Post # 76
What a complete asshole! He was just stringing you along and wasting your time! I’m so proud of you for walking away from such a manipulative and cruel person! You deserve better. You’re still young and you will find a man who will be excited to purpose to you! For now, focus on bettering yourself and only on you. You’re worth it!
Post # 77
karen2017 : Hi lil bee! I’m sorry you’re hurting right now but at this point, if you don’t follow thru with consequences you simply send the message that you’re okay with the current state of your relationship.
In my experience, when a man wants to propose he doesn’t need to be pushed or prodded. There’s no “perfect time” or any of the bs you may have heard. They certainly don’t wait until days before the walk date or even after. Guys are usually like “I better make her mine before someone else does”. After 7 years he knows whether or not you’re the “ONE” but as things are comfortable for him currently, he has no reason to marry you. You’re being strung along until he gets tired of the relationship or SHE comes along (i.e. not you). Either way, he’s in control and deciding your future. Don’t allow that to happen bee. Take control of your life and your future.
Post # 78
The sweet voice of reason …….so good to read your post!
Post # 79
Oh well done you for confronting and for walking , which I guess( hope!) you have done by now .
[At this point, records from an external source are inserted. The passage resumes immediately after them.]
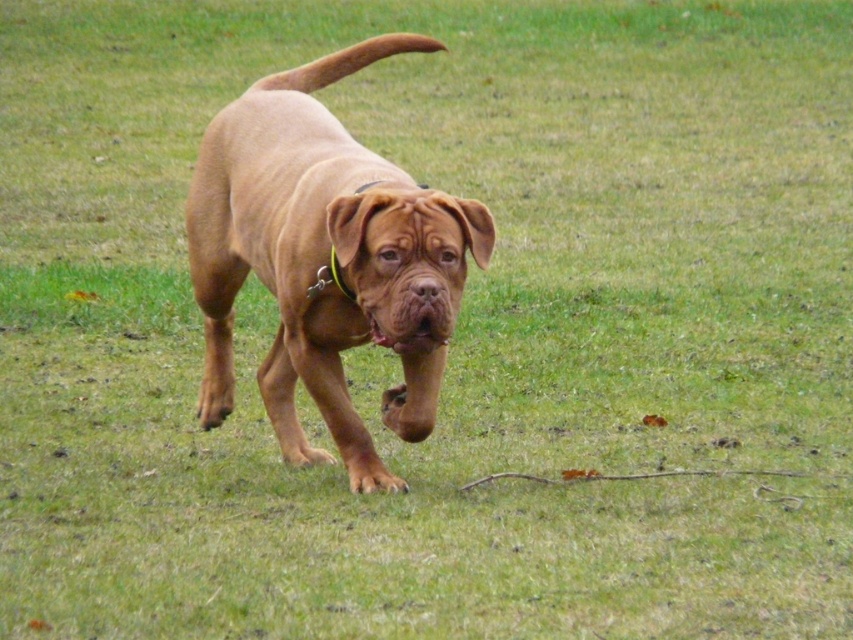 You are a photographer trying to capture the perfect shot of the dog in the grassy field. The dog is currently at point (325,259). If you want to position your camera exactly where the dog is standing, what coordinates should you aim for?

The smooth brown dog at center is located at point (325,259), so you should aim for coordinates (325,259).

You are a dog trainer observing the smooth brown dog at center and its green fabric collar at center. Based on their sizes, can you determine if the collar is properly fitted?

The smooth brown dog at center is wider than the green fabric collar at center, so the collar is too small and needs to be adjusted or replaced to ensure a proper fit. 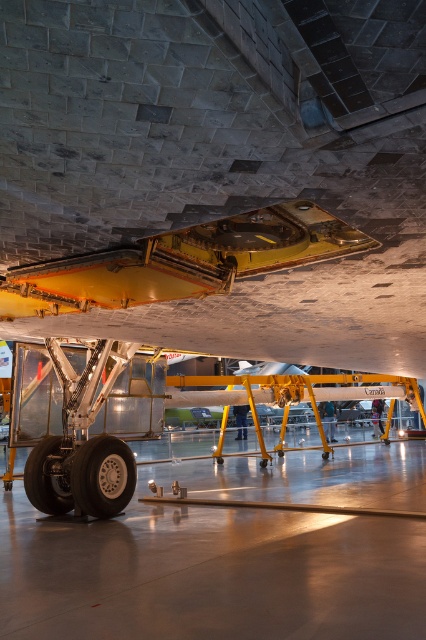 You are a maintenance worker in the hangar and need to move a heavy equipment cart from the concrete tarmac at center to the metallic yellow wing at center. Which direction should you move the cart to reach the wing?

The concrete tarmac at center is to the left of the metallic yellow wing at center, so you should move the cart to the right to reach the wing.

You are standing in the aircraft hangar and see two points on the wing. The first point is at coordinate [218,483] and the second is at [57,509]. Which point is closer to you?

Point [57,509] is closer to you because it is nearer to the camera than point [218,483].

What is the exact 2D coordinate of the concrete tarmac at center?

The concrete tarmac at center is located at the 2D coordinate point of (229, 556). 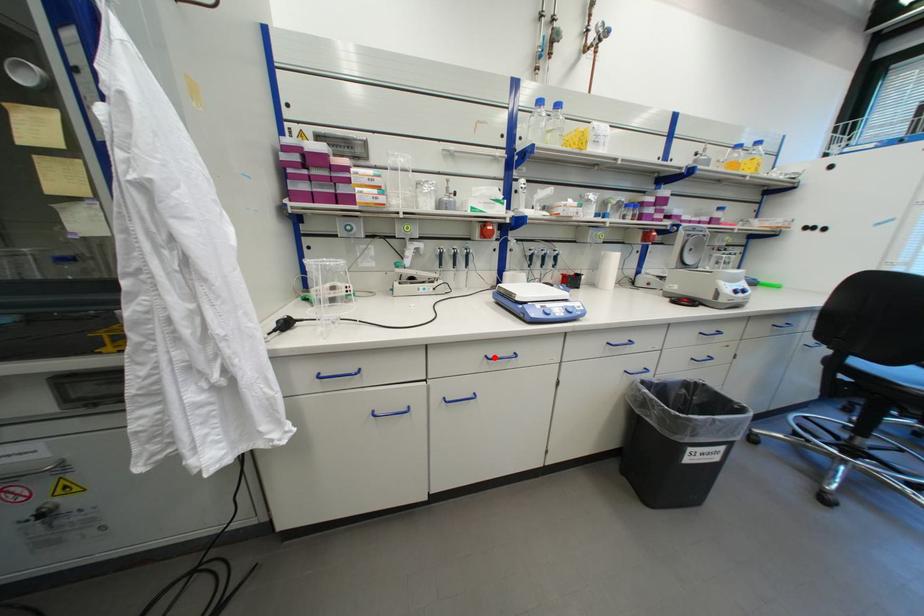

Essentially he changed his mind about marriage ( and didn’t tell you until forced to do so, plus a little dash of making you feel bad for ‘pressuring ‘ him ). However, he still wishes to retain the privelege of changing it back at some unspecified point. At this point he will, one presumes, tell you and thus allow you to get back on board your own future . You in the meantime will have been a good quiet little girl and not bothered him about it .
7 years and you are not even living together Good thing too, less stuff to move . I wish you the very best of luck OP . Don’t answer those calls and texts though , unless it is to confirm when to collect stuff etc . Stay strong.
Post # 80
Good for you OP! It is hard to leave a relationship that lasted so long and started when you were so young. Essentially you two grew up together. What I would do is make a list of all the things you wanted to do in the last seven years that you haven’t for whatever reason and try your hand at doing them!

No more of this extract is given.